In [2]:
from dqn_agent import DQNAgent
from tetris import Tetris
from datetime import datetime
from statistics import mean, median
import random
from logs import CustomTensorBoard
from tqdm import tqdm

Using TensorFlow backend.





In [3]:
def dqn():
    #model 학습을 위한 args를 만들기
    env = Tetris()
    episodes = 2000
    max_steps = None
    epsilon_stop_episode = 1500
    mem_size = 20000
    discount = 0.95
    batch_size = 128
    epochs = 15
    render_every = 1
    log_every = 50
    replay_start_size = 2000
    train_every = 1
    n_neurons = [32, 32]
    render_delay = None
    activations = ['relu', 'relu', 'linear']

    agent = DQNAgent(env.get_state_size(),
                     n_neurons=n_neurons, activations=activations,
                     epsilon_stop_episode=epsilon_stop_episode, mem_size=mem_size,
                     discount=discount, replay_start_size=replay_start_size)

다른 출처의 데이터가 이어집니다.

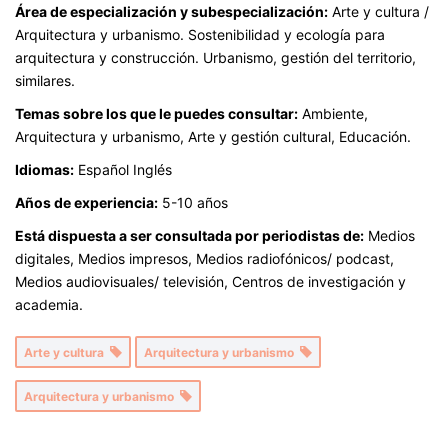
Área de especialización y subespecialización:
Arte y cultura /
Arquitectura y urbanismo. Sostenibilidad y ecología para
arquitectura y construcción. Urbanismo, gestión del territorio,
similares.
Temas sobre los que le puedes consultar:
Ambiente,
Arquitectura y urbanismo, Arte y gestión cultural, Educación.
Idiomas:
Español Inglés
Años de experiencia:
5-10 años
Está dispuesta a ser consultada por periodistas de:
Medios
digitales, Medios impresos, Medios radiofónicos/ podcast,
Medios audiovisuales/ televisión, Centros de investigación y
academia.
Arte y cultura
Arquitectura y urbanismo
Arquitectura y urbanismo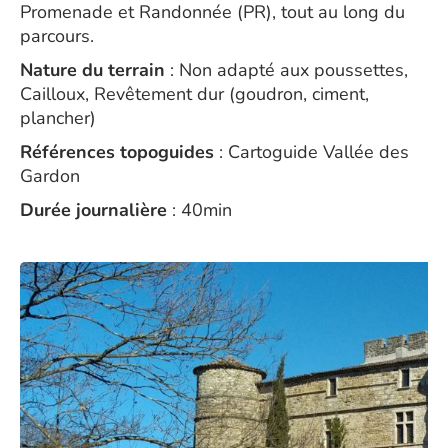
Promenade et Randonnée (PR), tout au long du
parcours.
Nature du terrain
: Non adapté aux poussettes,
Cailloux, Revêtement dur (goudron, ciment,
plancher)
Références topoguides
: Cartoguide Vallée des
Gardon
Durée journalière
: 40min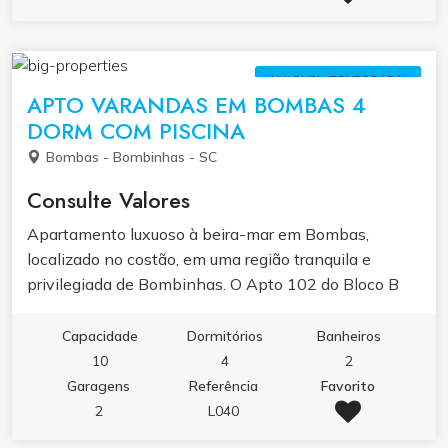
ALUGUEL (TEMPORADA)
APTO VARANDAS EM BOMBAS 4
DORM COM PISCINA
Bombas - Bombinhas - SC
Consulte Valores
Apartamento luxuoso à beira-mar em Bombas,
localizado no costão, em uma região tranquila e
privilegiada de Bombinhas. O Apto 102 do Bloco B
fica de frente para a piscina e também oferece vista
para o mar, proporcionando uma experiência única de
Capacidade
Dormitórios
Banheiros
lazer, conforto e bem-estar. O condomínio conta com
10
4
2
piscina aquecida e academia, garantindo momentos
Garagens
Referência
Favorito
de diversão e qualidade de vida durante todo o ano. O
2
L040
imóvel possui um total de 4 dormitórios, sendo 2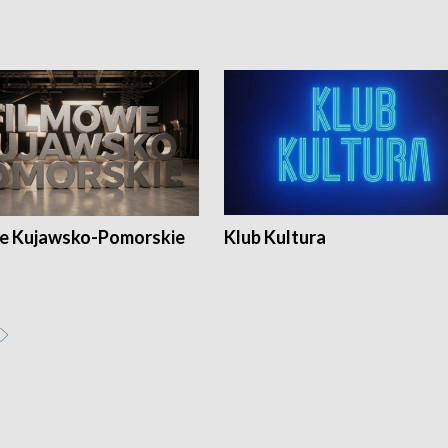
e Kujawsko-Pomorskie
Klub Kultura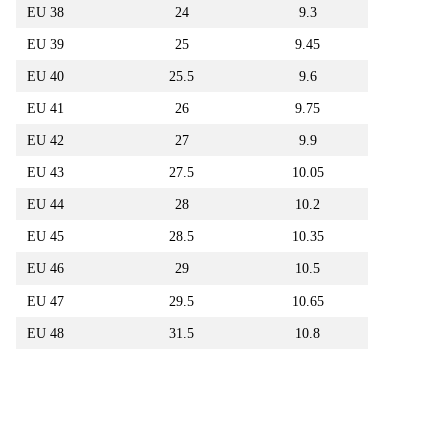
EU 38
24
9.3
EU 39
25
9.45
EU 40
25.5
9.6
EU 41
26
9.75
EU 42
27
9.9
EU 43
27.5
10.05
EU 44
28
10.2
EU 45
28.5
10.35
EU 46
29
10.5
EU 47
29.5
10.65
EU 48
31.5
10.8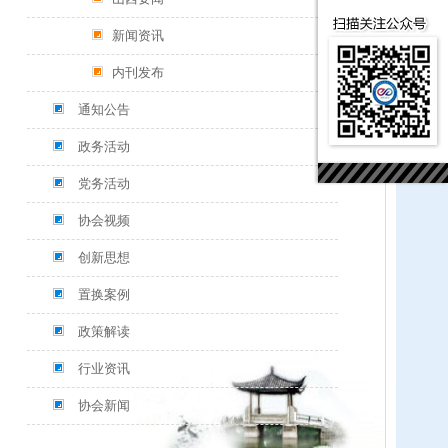
新闻资讯
内刊发布
通知公告
政务活动
党务活动
协会视频
创新思想
置换案例
政策解读
行业资讯
协会新闻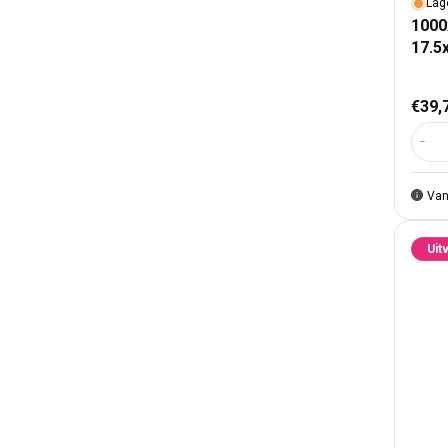
Lag
1000
17.5
Nor
€39,
Aant
Van
Uit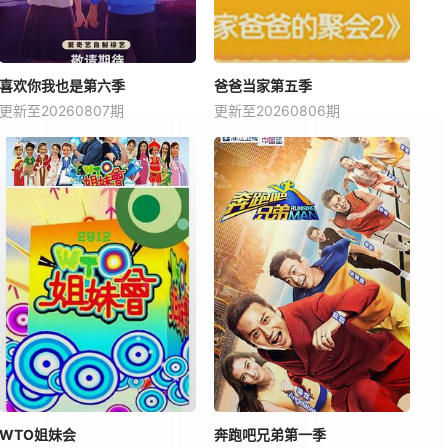
喜欢你我也是第六季
爸爸当家第五季
更新至20260807期
更新至20260806期
WTO姐妹会
奔跑吧兄弟第一季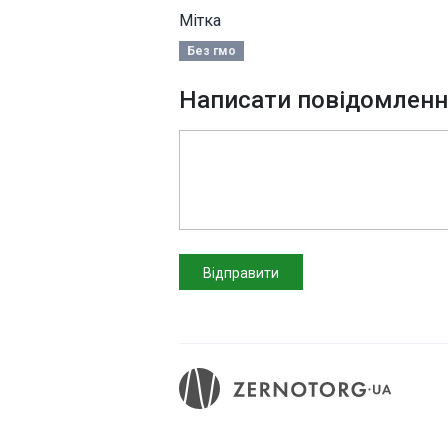
Мітка
Без гмо
Написати повідомлен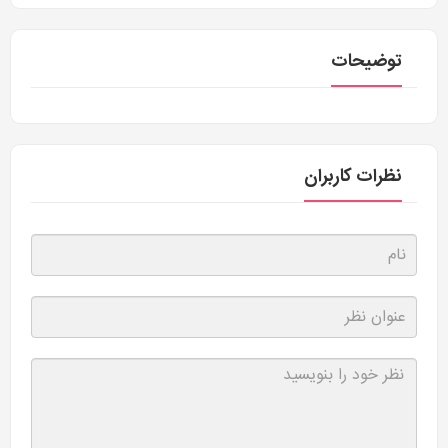
توضیحات
نظرات کاربران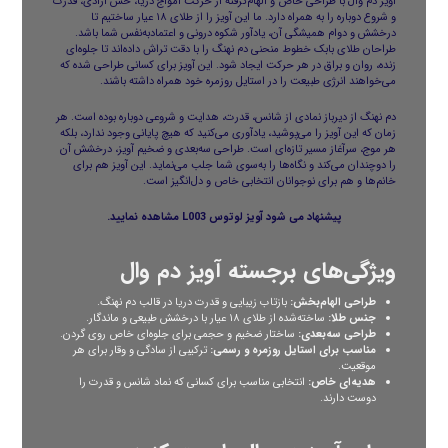
آویز دم وال با طراحی خاص و الهام‌گرفته از حرکت امواج دریا، حس آزادی، قدرت
و شروع دوباره را به همراه دارد. ما این آویز را از طلای ۱۸ عیار ساختیم تا
درخشش و دوام همیشگی آن، یادآور شکوه درونی و اعتمادبه‌نفس شما باشد.
طراحان طلای بابک خطوط منحنی دم نهنگ را با دقت تراش داده‌اند تا جلوه‌ای
زنده، روان و براق در هر حرکت ایجاد شود. این آویز برای کسانی طراحی شده که
می‌خواهند انرژی طبیعت را در استایل روزمره خود همراه داشته باشند.
دم نهنگ از دیرباز نمادی از شانس، قدرت، هدایت و شروعی دوباره بوده است. هر
زمان که این آویز را می‌پوشید، یادآوری می‌کنید که هیچ پایانی وجود ندارد، بلکه
هر موج، سرآغاز مسیر تازه‌ای است. طراحی سه‌بعدی و ضخیم آویز، درخشش آن
را دوچندان می‌کند و نگاه‌ها را به‌سوی شما جلب می‌نماید. این آویز هم برای
خانم‌ها و هم برای نوجوانان انتخابی خاص و دل‌انگیز است.
پیشنهاد می شود
آویز لوتوس L003
مشاهده نمایید.
ویژگی‌های برجسته آویز دم وال
طراحی الهام‌بخش:
بازتاب زیبایی و قدرت دریا در قالب دم نهنگ.
جنس طلا:
ساخته‌شده از طلای ۱۸ عیار با درخشش طبیعی و ماندگار.
طراحی سه‌بعدی:
ساختار ضخیم و حجمی برای جلوه‌ای خاص روی گردن.
مناسب برای استایل روزمره و رسمی:
ترکیبی از سادگی و وقار برای هر
موقعیت.
هدیه‌ای خاص:
انتخابی مناسب برای کسانی که نماد شانس و قدرت را
دوست دارند.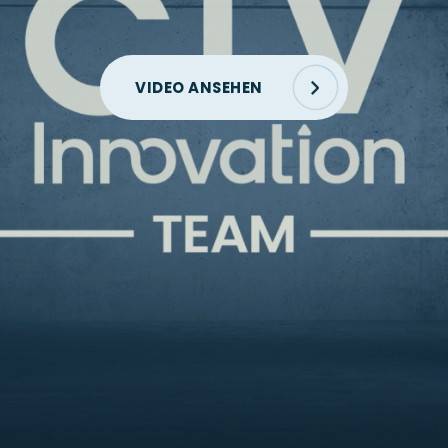
VIDEO ANSEHEN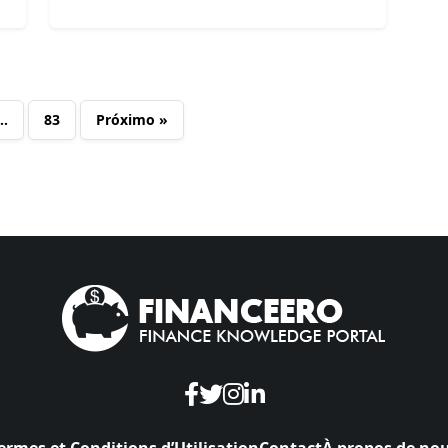
…
83
Próximo »
ermes et Conditions d’Utilisation
Contact
À propos de no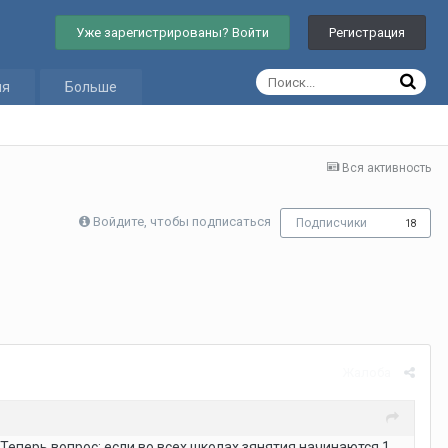
Уже зарегистрированы? Войти
Регистрация
ия
Больше
Вся активность
Войдите, чтобы подписаться
Подписчики
18
Жалоба
. Теперь вопрос: если во всех школах зянятия начинаются 1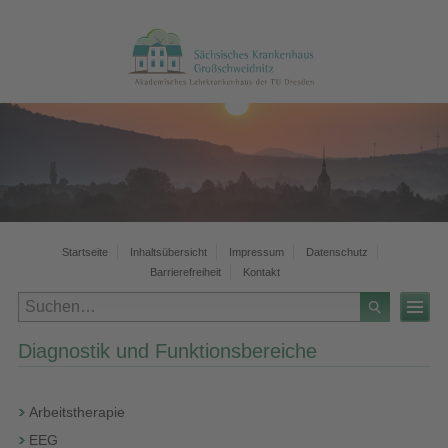
Startseite
Inhaltsübersicht
Impressum
Datenschutz
Barrierefreiheit
Kontakt
Diagnostik und Funktionsbereiche
Arbeitstherapie
EEG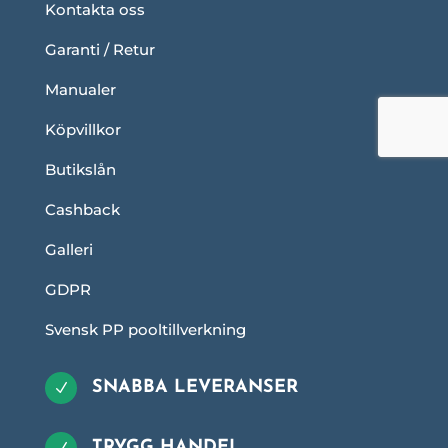
Kontakta oss
Garanti / Retur
Manualer
Köpvillkor
Butikslån
Cashback
Galleri
GDPR
Svensk PP pooltillverkning
SNABBA LEVERANSER
N
TRYGG HANDEL
N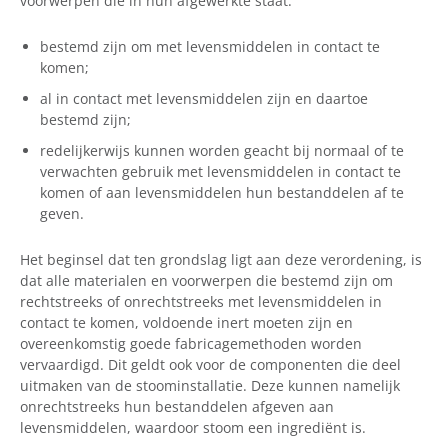
voorwerpen die in hun afgewerkte staat:
bestemd zijn om met levensmiddelen in contact te
komen;
al in contact met levensmiddelen zijn en daartoe
bestemd zijn;
redelijkerwijs kunnen worden geacht bij normaal of te
verwachten gebruik met levensmiddelen in contact te
komen of aan levensmiddelen hun bestanddelen af te
geven.
Het beginsel dat ten grondslag ligt aan deze verordening, is
dat alle materialen en voorwerpen die bestemd zijn om
rechtstreeks of onrechtstreeks met levensmiddelen in
contact te komen, voldoende inert moeten zijn en
overeenkomstig goede fabricagemethoden worden
vervaardigd. Dit geldt ook voor de componenten die deel
uitmaken van de stoominstallatie. Deze kunnen namelijk
onrechtstreeks hun bestanddelen afgeven aan
levensmiddelen, waardoor stoom een ingrediënt is.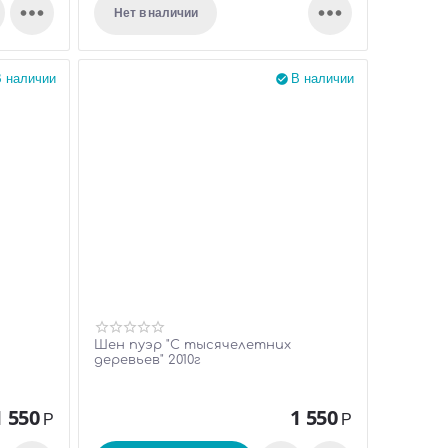


Нет в наличии
 наличии
В наличии

Шен пуэр "С тысячелетних
деревьев" 2010г
1 550
1 550
Р
Р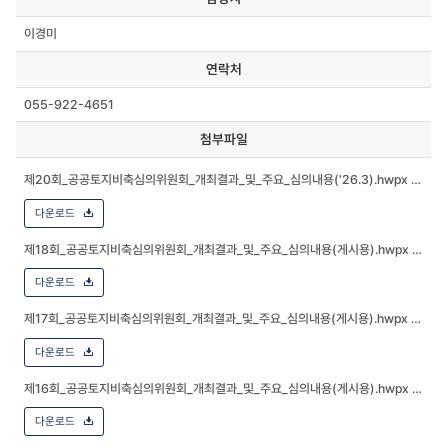
이경미
연락처
055-922-4651
첨부파일
제20회_공공토지비축심의위원회_개최결과_및_주요_심의내용('26.3).hwpx
(49.3K
다운로드
제18회_공공토지비축심의위원회_개최결과_및_주요_심의내용(게시용).hwpx
(49.64
다운로드
제17회_공공토지비축심의위원회_개최결과_및_주요_심의내용(게시용).hwpx
(49.61
다운로드
제16회_공공토지비축심의위원회_개최결과_및_주요_심의내용(게시용).hwpx
(48.99
다운로드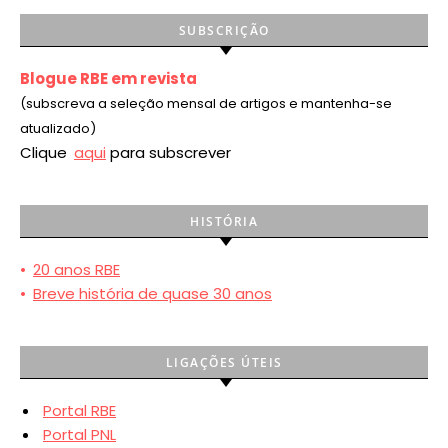
SUBSCRIÇÃO
Blogue RBE em revista
(subscreva a seleção mensal de artigos e mantenha-se
atualizado)
Clique
aqui
para subscrever
HISTÓRIA
•
20 anos RBE
•
Breve história de quase 30 anos
LIGAÇÕES ÚTEIS
Portal RBE
Portal PNL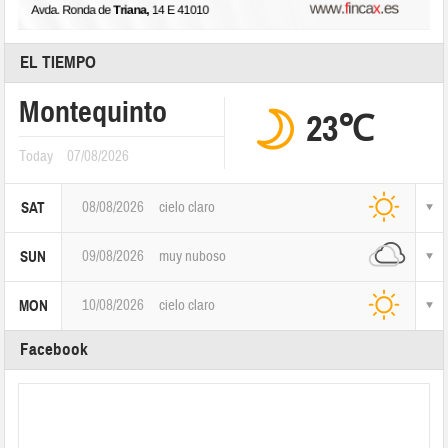
EL TIEMPO
Montequinto
23℃
Today
07/08/2026
08/08/2026
cielo claro
SAT
09/08/2026
muy nuboso
SUN
10/08/2026
cielo claro
MON
Facebook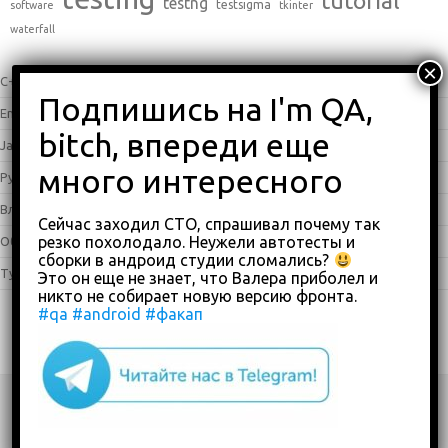
tutorial
testng
testsigma
software
tkinter
waterfall
C++
(0)
English
(338)
Java
(25)
Python
(16)
Влоги
(68)
Сейчас заходил СТО, спрашивал почему так
резко похолодало. Неужели автотесты и
Обзоры
(875)
сборки в андроид студии сломались?
Туториалы
(23)
Это он еще не знает, что Валера приболел и
никто не собирает новую версию фронта.
#qa
#android
#факап
Copyright 2018-2023
custom footer text right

    # log data를 저장하기위해 directory를 만들고 log data 저장을 위해 tensorboard를 이용
    log_dir = f'logs/tetris-nn={str(n_neurons)}-mem={mem_size}-bs={batch_size}-e={epochs}-{datetime.now().strftime("%Y%m%d-%H%M%S")}'
    log = CustomTensorBoard(log_dir=log_dir)

    scores = []

    # 설정해둔 episode만큼 게임을 진행
    # 여기서 'tqdm'은 아래에 진행 상황을 보여주는 bar를 위해 이용됨.
    for episode in tqdm(range(episodes)):
        current_state = env.reset()
        done = False
        steps = 0
        
        # 경기 렌더링을 몇번의 episode마다 진행할것인지 결정
        if render_every and episode % render_every == 0:
            render = True
        else:
            render = False

        # done(false: not game over, true: game over)
        # 경기가 끝날 때까지 진행한다. (done!=true)
        while not done and (not max_steps or steps < max_steps):
            next_states = env.get_next_states()
            best_state = agent.best_state(next_states.values())
            
            best_action = None
            for action, state in next_states.items():
                if state == best_state:
                    best_action = action
                    break
            
            #dqn_agent.play()에 args를 넘기고 reward와 경기 종료 유무 받아 저장
            reward, done = env.play(best_action[0], best_action[1], render=render,
                                    render_delay=render_delay)
            
            #train을 위해 memory buffer에 학습자료 넣기.
            agent.add_to_memory(current_state, next_states[best_action], reward, done)
            current_state = next_states[best_action]
            steps += 1

        scores.append(env.get_game_score())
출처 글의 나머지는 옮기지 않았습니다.